Another reason for the declining reproduction rate is the advent of feminism and the impact on public policy and popular culture of the views of feminist cultural warriors. It is the clarion call of militant feminism to convince women generally that individual independence, as opposed to mutual interdependence, is more important than family, that having a career is more important than having children. Traditional marriage is lampooned on television, while all other alternatives are glorified. Women who want to marry and have children are portrayed as being feeble-minded and lacking in character, ambition and quality of life. Ally McBeal is the new model for women; cool, chic, single, promiscuous, self indulgent, hedonistic, career minded, materialistic, cashed up and responsible to no one. In other words, chronically immature and unfulfilled.
These changing cultural values are responsible for another factor behind the reduction in birth rates, not just in Australia, but throughout the western world; that is abortion. One hundred thousand babies are aborted in Australia each year, or, to put it another way, we kill almost thirty per cent of our babies, allowing the other seventy per cent to live. Ironically, those 100,000 potential citizens who are destroyed have their places taken by our annual immigration quota of about the same figure.
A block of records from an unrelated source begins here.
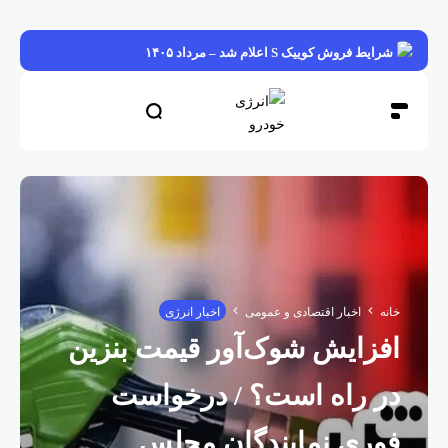
شرایط فروش کوییک S اعلام شد – مرداد ۱۴۰۵
خانه
اخبار اقتصادی و عمومی
اخبار انرژی
افزایش شوک‌آور قیمت بنزین
در راه است؟ / درخواست
فوری نمایندگان مجلس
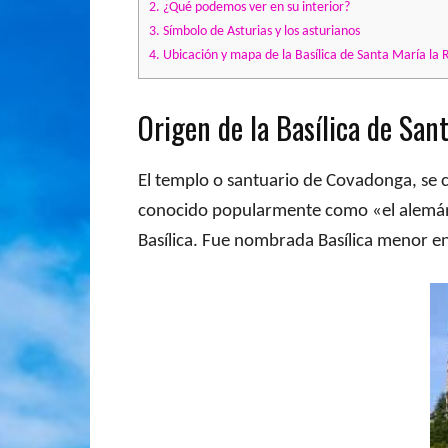
2.
¿Qué podemos ver en su interior?
3.
Símbolo de Asturias y los asturianos
4.
Ubicación y mapa de la Basílica de Santa María la 
Origen de la Basílica de San
El templo o santuario de Covadonga, se co
conocido popularmente como «el alemán d
Basílica. Fue nombrada Basílica menor e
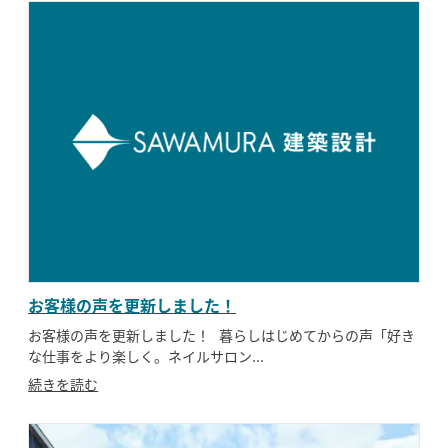
お客様の声を更新しました！
お客様の声を更新しました！ 暮らしはじめてからの声「好き
な仕事をより楽しく。ネイルサロン...
続きを読む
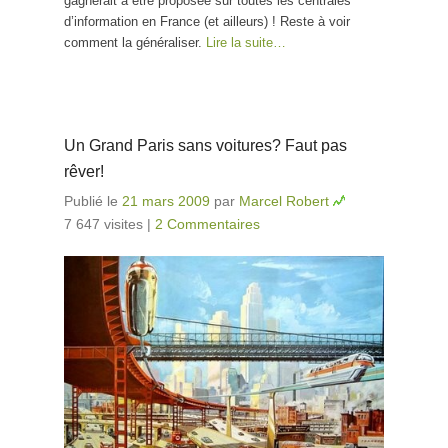
gagnerait à être proposée sur toutes les centrales
d’information en France (et ailleurs) ! Reste à voir
comment la généraliser.
Lire la suite…
Un Grand Paris sans voitures? Faut pas
rêver!
Publié le
21 mars 2009
par
Marcel Robert
7 647 visites
|
2 Commentaires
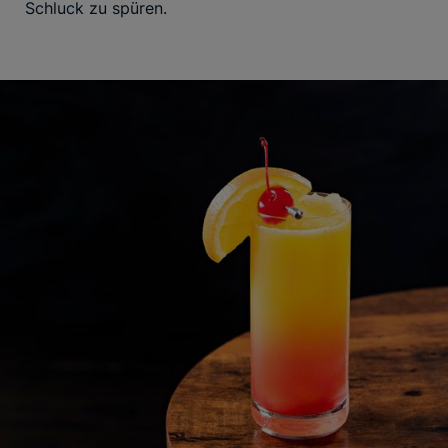
Schluck zu spüren.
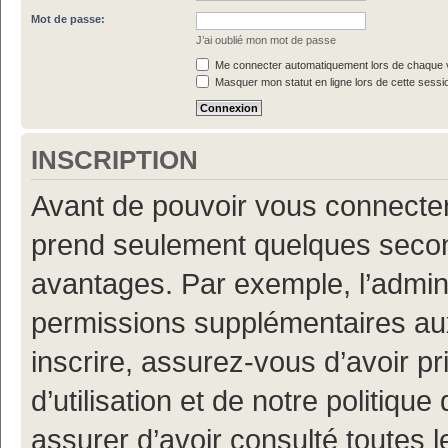
Mot de passe:
J’ai oublié mon mot de passe
Me connecter automatiquement lors de chaque v
Masquer mon statut en ligne lors de cette sessi
INSCRIPTION
Avant de pouvoir vous connecter, 
prend seulement quelques secon
avantages. Par exemple, l’admin
permissions supplémentaires aux 
inscrire, assurez-vous d’avoir p
d’utilisation et de notre politiqu
assurer d’avoir consulté toutes l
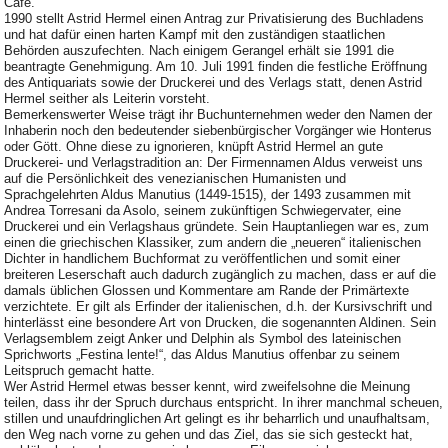
Café.
1990 stellt Astrid Hermel einen Antrag zur Privatisierung des Buchladens
und hat dafür einen harten Kampf mit den zuständigen staatlichen
Behörden auszufechten. Nach einigem Gerangel erhält sie 1991 die
beantragte Genehmigung. Am 10. Juli 1991 finden die festliche Eröffnung
des Antiquariats sowie der Druckerei und des Verlags statt, denen Astrid
Hermel seither als Leiterin vorsteht.
Bemerkenswerter Weise trägt ihr Buchunternehmen weder den Namen der
Inhaberin noch den bedeutender siebenbürgischer Vorgänger wie Honterus
oder Gött. Ohne diese zu ignorieren, knüpft Astrid Hermel an gute
Druckerei- und Verlagstradition an: Der Firmennamen Aldus verweist uns
auf die Persönlichkeit des venezianischen Humanisten und
Sprachgelehrten Aldus Manutius (1449-1515), der 1493 zusammen mit
Andrea Torresani da Asolo, seinem zukünftigen Schwiegervater, eine
Druckerei und ein Verlagshaus gründete. Sein Hauptanliegen war es, zum
einen die griechischen Klassiker, zum andern die „neueren“ italienischen
Dichter in handlichem Buchformat zu veröffentlichen und somit einer
breiteren Leserschaft auch dadurch zugänglich zu machen, dass er auf die
damals üblichen Glossen und Kommentare am Rande der Primärtexte
verzichtete. Er gilt als Erfinder der italienischen, d.h. der Kursivschrift und
hinterlässt eine besondere Art von Drucken, die sogenannten Aldinen. Sein
Verlagsemblem zeigt Anker und Delphin als Symbol des lateinischen
Sprichworts „Festina lente!“, das Aldus Manutius offenbar zu seinem
Leitspruch gemacht hatte.
Wer Astrid Hermel etwas besser kennt, wird zweifelsohne die Meinung
teilen, dass ihr der Spruch durchaus entspricht. In ihrer manchmal scheuen,
stillen und unaufdringlichen Art gelingt es ihr beharrlich und unaufhaltsam,
den Weg nach vorne zu gehen und das Ziel, das sie sich gesteckt hat,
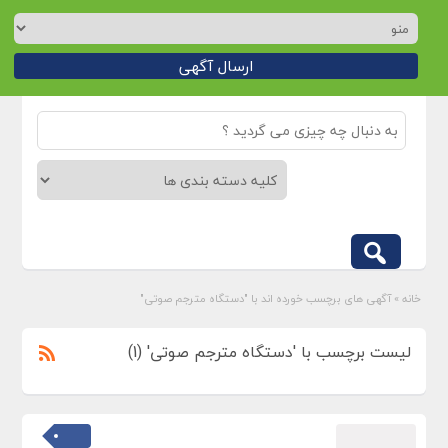
ارسال آگهی
خانه
»
آگهی های برچسب خورده اند با "دستگاه مترجم صوتی"
لیست برچسب با 'دستگاه مترجم صوتی' (1)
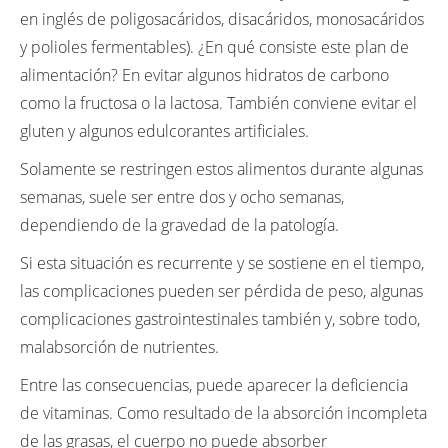
en inglés de poligosacáridos, disacáridos, monosacáridos
y polioles fermentables). ¿En qué consiste este plan de
alimentación? En evitar algunos hidratos de carbono
como la fructosa o la lactosa. También conviene evitar el
gluten y algunos edulcorantes artificiales.
Solamente se restringen estos alimentos durante algunas
semanas, suele ser entre dos y ocho semanas,
dependiendo de la gravedad de la patología.
Si esta situación es recurrente y se sostiene en el tiempo,
las complicaciones pueden ser pérdida de peso, algunas
complicaciones gastrointestinales también y, sobre todo,
malabsorción de nutrientes.
Entre las consecuencias, puede aparecer la deficiencia
de vitaminas. Como resultado de la absorción incompleta
de las grasas, el cuerpo no puede absorber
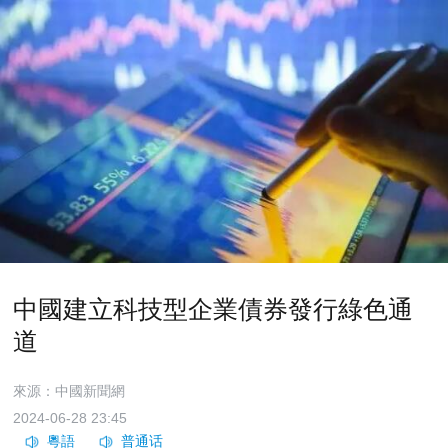
中國建立科技型企業債券發行綠色通
道
來源：中國新聞網
2024-06-28 23:45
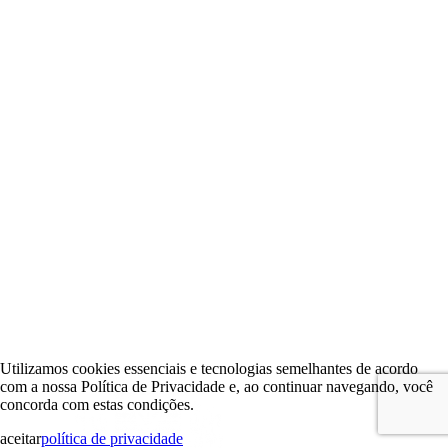
Utilizamos cookies essenciais e tecnologias semelhantes de acordo
com a nossa Política de Privacidade e, ao continuar navegando, você
concorda com estas condições.
aceitar
política de privacidade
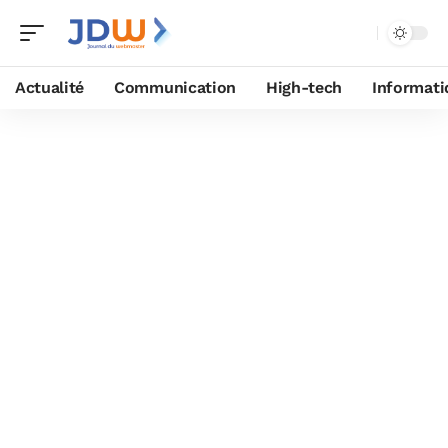
Actualité
Communication
High-tech
Informati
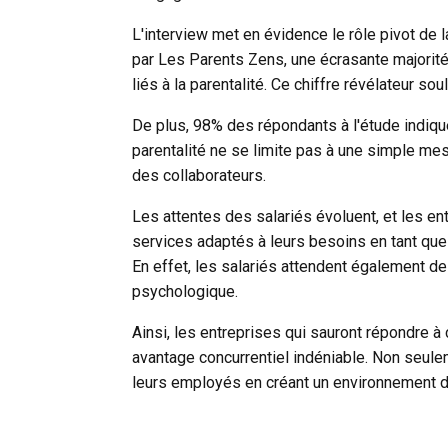
L'interview met en évidence le rôle pivot de 
par Les Parents Zens, une écrasante majorité
liés à la parentalité
. Ce chiffre révélateur sou
De plus, 98% des répondants à l'étude indique
parentalité ne se limite pas à une simple mes
des collaborateurs.
Les attentes des salariés évoluent, et les en
services adaptés à leurs besoins en tant que
En effet, les salariés attendent également d
psychologique.
Ainsi, les entreprises qui sauront répondre 
avantage concurrentiel indéniable. Non seulem
leurs employés en créant un environnement de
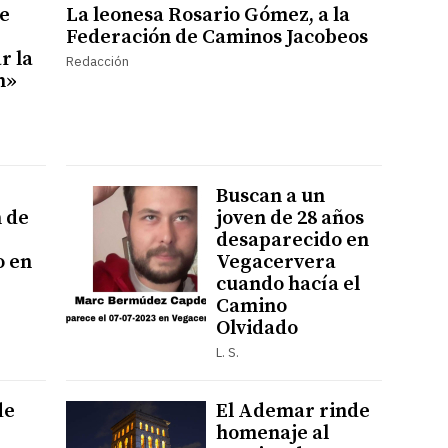
e
La leonesa Rosario Gómez, a la
Federación de Caminos Jacobeos
r la
Redacción
n»
Buscan a un
n de
joven de 28 años
desaparecido en
o en
Vegacervera
cuando hacía el
Camino
Olvidado
L. S.
de
El Ademar rinde
homenaje al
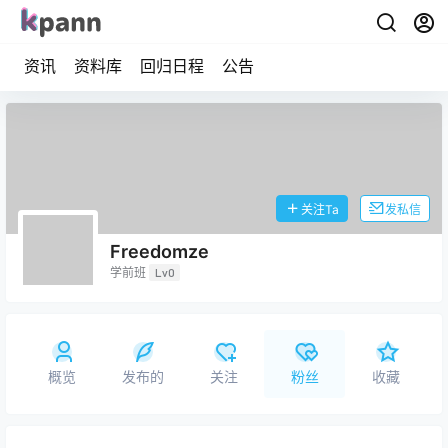
资讯
资料库
回归日程
公告
关注Ta
发私信
Freedomze
学前班
Lv0
概览
发布的
关注
粉丝
收藏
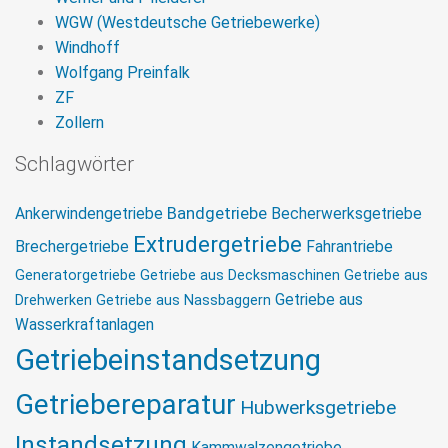
WGW (Westdeutsche Getriebewerke)
Windhoff
Wolfgang Preinfalk
ZF
Zollern
Schlagwörter
Bandgetriebe
Ankerwindengetriebe
Becherwerksgetriebe
Extrudergetriebe
Brechergetriebe
Fahrantriebe
Generatorgetriebe
Getriebe aus Decksmaschinen
Getriebe aus
Getriebe aus
Drehwerken
Getriebe aus Nassbaggern
Wasserkraftanlagen
Getriebeinstandsetzung
Getriebereparatur
Hubwerksgetriebe
Instandsetzung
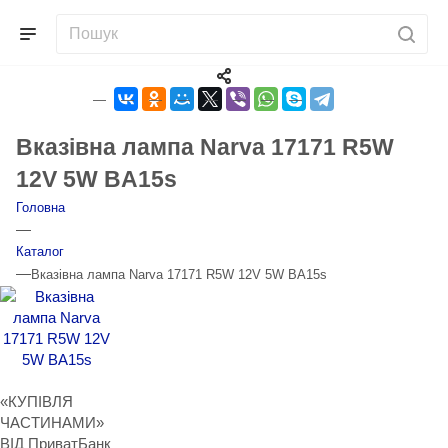
Вказівна лампа Narva 17171 R5W
12V 5W BA15s
Головна
—
Каталог
—
Вказівна лампа Narva 17171 R5W 12V 5W BA15s
«КУПІВЛЯ
ЧАСТИНАМИ»
ВІД ПриватБанк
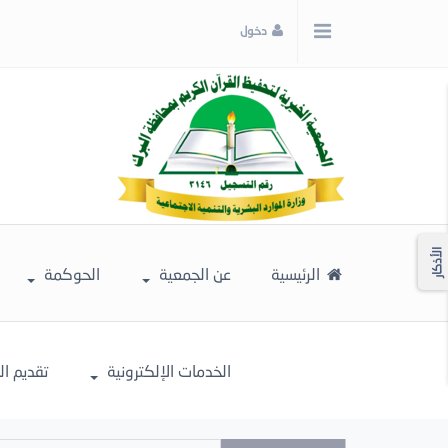
x
دخول
إغلاق
اختر
لونك
المفضل
الأذكار
الرئيسية
عن الجمعية
الحوكمة
الخدمات الإلكترونية
تقديم ا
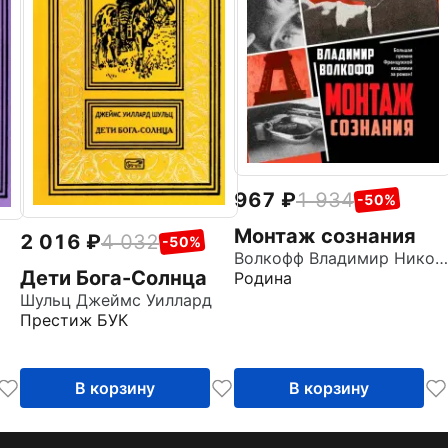
967
1 934
-50%
Монтаж сознания
2 016
4 032
-50%
Волкофф Владимир Николаевич
Дети Бога-Солнца
Родина
Шульц Джеймс Уиллард
Престиж БУК
В корзину
В корзину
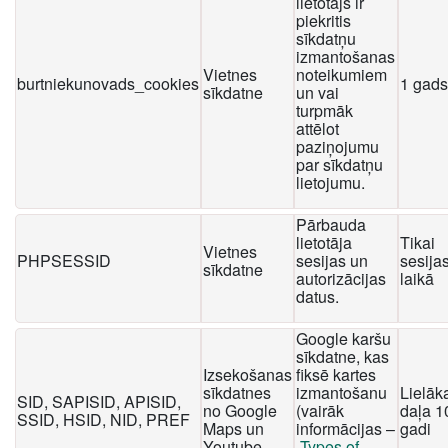
lietotājs ir
piekritis
sīkdatņu
izmantošanas
Vietnes
noteikumiem
burtniekunovads_cookies
1 gads
sīkdatne
un vai
turpmāk
attēlot
paziņojumu
par sīkdatņu
lietojumu.
Pārbauda
lietotāja
Tikai
Vietnes
PHPSESSID
sesijas un
sesija
sīkdatne
autorizācijas
laikā
datus.
Google karšu
sīkdatne, kas
Izsekošanas
fiksē kartes
sīkdatnes
izmantošanu
Lielāk
SID, SAPISID, APISID,
no Google
(vairāk
daļa 1
SSID, HSID, NID, PREF
Maps un
informācijas –
gadi
Youtube
Types of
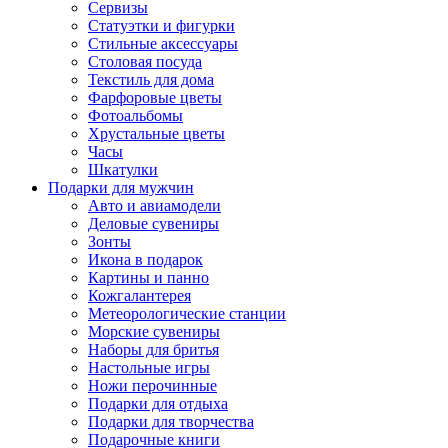
Сервизы
Статуэтки и фигурки
Стильные аксессуары
Столовая посуда
Текстиль для дома
Фарфоровые цветы
Фотоальбомы
Хрустальные цветы
Часы
Шкатулки
Подарки для мужчин
Авто и авиамодели
Деловые сувениры
Зонты
Икона в подарок
Картины и панно
Кожгалантерея
Метеорологические станции
Морские сувениры
Наборы для бритья
Настольные игры
Ножи перочинные
Подарки для отдыха
Подарки для творчества
Подарочные книги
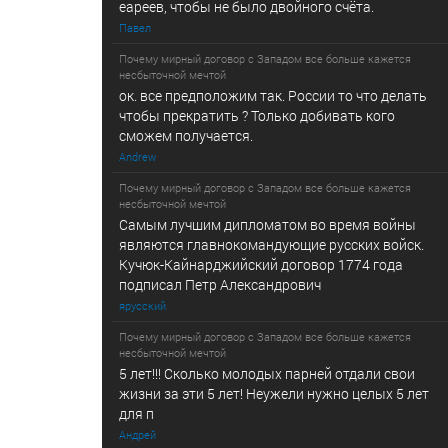
еареев, чтобы не было двойного счёта.
Павел
Почему мирный договор с Западом все больше кажется
несбыточной мечтой
ок. все предположим так. России то что делать
чтобы прекратить ? Только добивать кого
сможем получается.
Andrew
Почему мирный договор с Западом все больше кажется
несбыточной мечтой
Самым лучшим дипломатом во время войны
являются главнокомандующие русских войск.
Кучюк-Кайнарджийский договор 1774 года
подписал Петр Александрович
ярусский
Почему мирный договор с Западом все больше кажется
несбыточной мечтой
5 лет!!! Сколько молодых парней отдали свои
жизни за эти 5 лет! Неужели нужно целых 5 лет
для п
Андрей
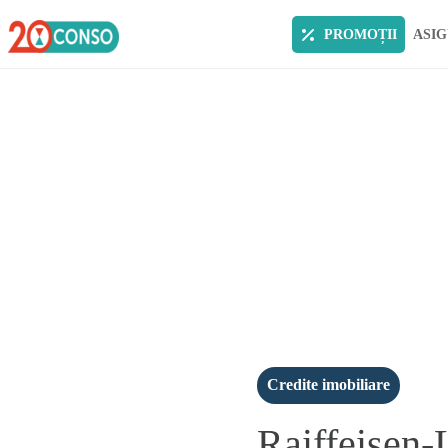
PROMOȚII
ASIG
Credite imobiliare
Raiffeisen-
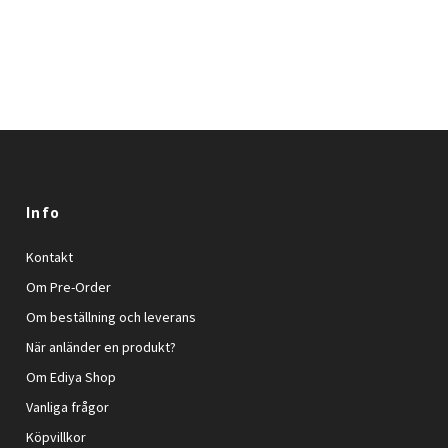
Info
Kontakt
Om Pre-Order
Om beställning och leverans
När anländer en produkt?
Om Ediya Shop
Vanliga frågor
Köpvillkor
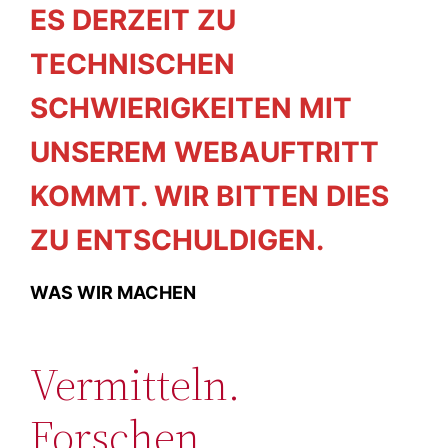
ES DERZEIT ZU
TECHNISCHEN
SCHWIERIGKEITEN MIT
UNSEREM WEBAUFTRITT
KOMMT. WIR BITTEN DIES
ZU ENTSCHULDIGEN.
WAS WIR MACHEN
Vermitteln.
Forschen.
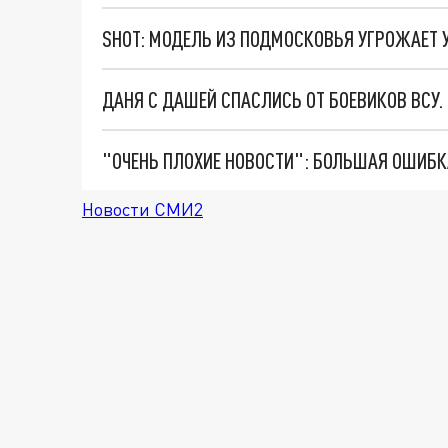
ДАНЯ С ДАШЕЙ СПАСЛИСЬ ОТ БОЕВИКОВ ВСУ
Новости СМИ2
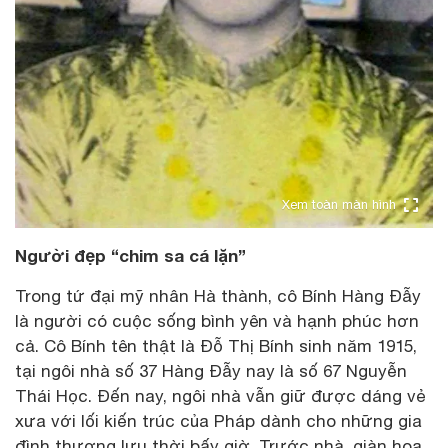
Xem toàn màn hình
Người đẹp “chim sa cá lặn”
Trong tứ đại mỹ nhân Hà thành, cô Bính Hàng Đẫy
là người có cuộc sống bình yên và hạnh phúc hơn
cả. Cô Bính tên thật là Đỗ Thị Bính sinh năm 1915,
tại ngôi nhà số 37 Hàng Đẫy nay là số 67 Nguyễn
Thái Học. Đến nay, ngôi nhà vẫn giữ được dáng vẻ
xưa với lối kiến trúc của Pháp dành cho những gia
đình thượng lưu thời bấy giờ. Trước nhà, giàn hoa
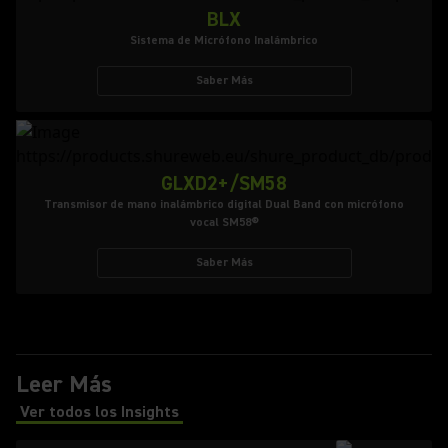
BLX
Sistema de Micrófono Inalámbrico
Saber Más
GLXD2+/SM58
Transmisor de mano inalámbrico digital Dual Band con micrófono
vocal SM58®
Saber Más
Leer Más
Ver todos los Insights
(Opens in a new tab)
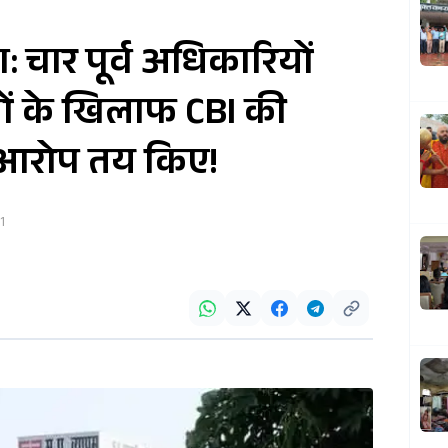
: चार पूर्व अधिकारियों
ं के खिलाफ CBI की
 आरोप तय किए!
1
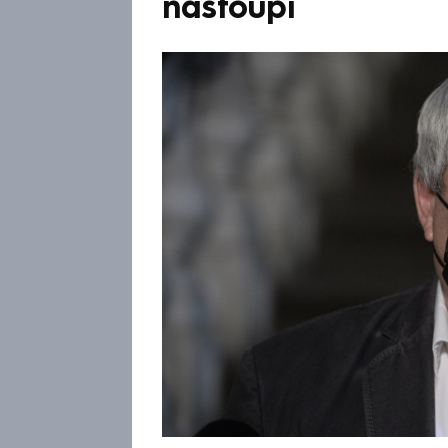
nastoupí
Thus, we can statistically measure a future Australia in which the Anglo-Celtic majority will become a diminishing minority, something achieved not by conquest, but by the folly of a generation of puerile and pusillanimous politicians, who have built their houses on the shifting sands of moral relativism.
It is an axiom of war that truth is always the first casualty. The same might be said of cultural wars and, in the cultural battles of the last quarter century, distortions and lies of Goebbelsian proportions have surrounded the public discussions on that most sacred of feminist cows, abortion. The only issue permitted in the debate has been the shonky one of the right for a woman to have control over her own body, although this point of view conveniently ignores the argument that, if a woman exercised that control in the first place, then there would be no need for abortions. Ignored altogether are other, more pressing truths, such as, for example, that abortions kill babies, that babies have no choice in the matter and that women deeply grieve after having an abortion.
This last matter has been the subject of a book released recently, written by Melinda Tankard Reist, a Canberra writer, entitled “Giving Sorrow Words”. In it she has gathered together the stories of over 250 women who have undergone abortions and has allowed those women to tell of their experience and suffering. It is a sad story indeed, but almost compulsory reading. It puts to rest the lie, propagated by the abortion industry, that abortion is a simple procedure, just like a tonsillectomy, and that a foetus is really just a “blob of tissue”. It also puts to rest the lie that women can deny their deepest maternal and emotional instincts as nurturers and givers of life, and pretend that what they have done is of no consequence and will have no impact. In the book, women recount the devastating impact on their lives after having an abortion, with guilt and unquenchable sorrow driving many to destructive lifestyles and attempted suicides. Truth will out.
There are many reasons why we should be concerned about the declining birth rate, or the ‘birth dearth’, as it has been called. Not the least of these is the impact on the demographic makeup of Australia. In 1901, just 4% of the population was over 65. In 1998, that had grown to 12%. In 2050, it will be 25%. With a shrinking tax base of younger income earners, who is going to pay for the care and support of these elderly Australians? A significant number of them, having disdained the bearing of children, will have no children to accept responsibility for them.
As governments tinker around with the moral fabric of the nation at the behest of morally bankrupt elitists, many of whom are expatriates, they might give some thought to the consequences of their folly. And so might the rest of us, for while it is our leaders who have sown the wind, it is the rest of us who will, inevitably, reap the whirlwind.